*What you have to do*
Of the records that follow, copy only the lines from the line containing "ion is also" to the line containing "Having the right glasses is only half the", both included, exactly as written.

*Task material*

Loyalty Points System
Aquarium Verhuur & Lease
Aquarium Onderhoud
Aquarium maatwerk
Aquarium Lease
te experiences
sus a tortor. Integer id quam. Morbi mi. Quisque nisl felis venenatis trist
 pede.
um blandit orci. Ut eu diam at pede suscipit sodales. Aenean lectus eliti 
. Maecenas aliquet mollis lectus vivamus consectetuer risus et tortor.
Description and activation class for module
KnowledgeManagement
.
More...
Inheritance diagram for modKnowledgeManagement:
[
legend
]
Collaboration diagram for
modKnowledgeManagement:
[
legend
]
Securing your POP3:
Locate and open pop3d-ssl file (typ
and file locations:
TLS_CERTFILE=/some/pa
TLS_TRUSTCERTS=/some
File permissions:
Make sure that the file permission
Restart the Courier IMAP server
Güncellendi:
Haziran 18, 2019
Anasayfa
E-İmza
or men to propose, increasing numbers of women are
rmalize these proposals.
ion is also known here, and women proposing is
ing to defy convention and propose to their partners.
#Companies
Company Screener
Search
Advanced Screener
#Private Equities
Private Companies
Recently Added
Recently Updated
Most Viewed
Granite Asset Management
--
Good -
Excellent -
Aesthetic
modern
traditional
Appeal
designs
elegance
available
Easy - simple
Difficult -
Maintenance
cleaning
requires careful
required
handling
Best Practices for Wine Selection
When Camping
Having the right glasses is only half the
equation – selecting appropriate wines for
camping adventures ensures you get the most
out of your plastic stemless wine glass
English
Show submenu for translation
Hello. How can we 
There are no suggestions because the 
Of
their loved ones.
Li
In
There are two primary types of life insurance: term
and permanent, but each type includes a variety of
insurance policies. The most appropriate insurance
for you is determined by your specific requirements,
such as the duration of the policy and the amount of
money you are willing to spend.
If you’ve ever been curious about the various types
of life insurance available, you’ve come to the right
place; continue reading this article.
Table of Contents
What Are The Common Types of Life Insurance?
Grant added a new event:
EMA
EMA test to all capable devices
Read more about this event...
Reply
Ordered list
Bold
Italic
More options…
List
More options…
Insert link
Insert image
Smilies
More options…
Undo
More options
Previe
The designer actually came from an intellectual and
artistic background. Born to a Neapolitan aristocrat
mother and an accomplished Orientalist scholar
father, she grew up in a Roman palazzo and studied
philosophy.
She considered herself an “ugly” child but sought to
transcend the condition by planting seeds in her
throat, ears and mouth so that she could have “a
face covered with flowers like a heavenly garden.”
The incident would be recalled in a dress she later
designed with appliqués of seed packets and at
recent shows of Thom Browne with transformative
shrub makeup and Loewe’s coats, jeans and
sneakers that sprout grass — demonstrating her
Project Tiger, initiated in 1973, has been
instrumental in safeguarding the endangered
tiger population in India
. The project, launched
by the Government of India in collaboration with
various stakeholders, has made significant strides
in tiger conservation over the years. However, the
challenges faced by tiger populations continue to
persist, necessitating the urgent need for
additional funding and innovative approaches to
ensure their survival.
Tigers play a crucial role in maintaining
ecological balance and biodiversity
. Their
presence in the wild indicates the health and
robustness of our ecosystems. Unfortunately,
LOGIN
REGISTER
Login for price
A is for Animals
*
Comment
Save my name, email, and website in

*Task answer*
ion is also known here, and women proposing is
ing to defy convention and propose to their partners.
#Companies
Company Screener
Search
Advanced Screener
#Private Equities
Private Companies
Recently Added
Recently Updated
Most Viewed
Granite Asset Management
--
Good -
Excellent -
Aesthetic
modern
traditional
Appeal
designs
elegance
available
Easy - simple
Difficult -
Maintenance
cleaning
requires careful
required
handling
Best Practices for Wine Selection
When Camping
Having the right glasses is only half the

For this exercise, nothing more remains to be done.